- [Problem to solve] In the listing below, a line holding "authorities had taken the Uyghursat the" and a line holding "Debris and bricks littered the area, with" mark the range. Retype both exactly, with all lines between them.
Data to use START
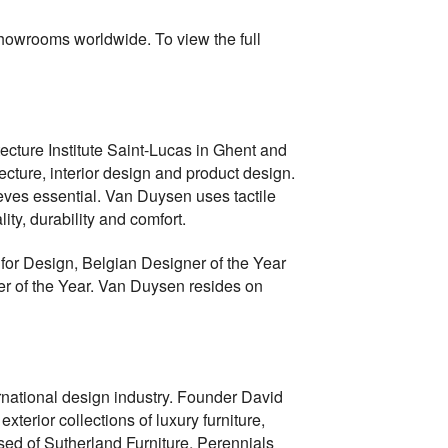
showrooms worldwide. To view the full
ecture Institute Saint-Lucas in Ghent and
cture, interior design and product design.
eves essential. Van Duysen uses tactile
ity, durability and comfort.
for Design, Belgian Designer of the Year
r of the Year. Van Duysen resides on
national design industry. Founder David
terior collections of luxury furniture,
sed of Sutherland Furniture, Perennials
Data to use END
Data to use START
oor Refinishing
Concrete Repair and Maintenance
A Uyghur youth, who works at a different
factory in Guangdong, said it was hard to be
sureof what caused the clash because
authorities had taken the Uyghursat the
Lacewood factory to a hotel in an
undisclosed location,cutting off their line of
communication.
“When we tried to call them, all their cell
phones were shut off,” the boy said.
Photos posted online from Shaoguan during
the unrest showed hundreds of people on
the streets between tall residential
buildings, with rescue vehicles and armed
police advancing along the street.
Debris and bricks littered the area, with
Data to use END
- [The completed task]
authorities had taken the Uyghursat the
Lacewood factory to a hotel in an
undisclosed location,cutting off their line of
communication.
“When we tried to call them, all their cell
phones were shut off,” the boy said.
Photos posted online from Shaoguan during
the unrest showed hundreds of people on
the streets between tall residential
buildings, with rescue vehicles and armed
police advancing along the street.
Debris and bricks littered the area, with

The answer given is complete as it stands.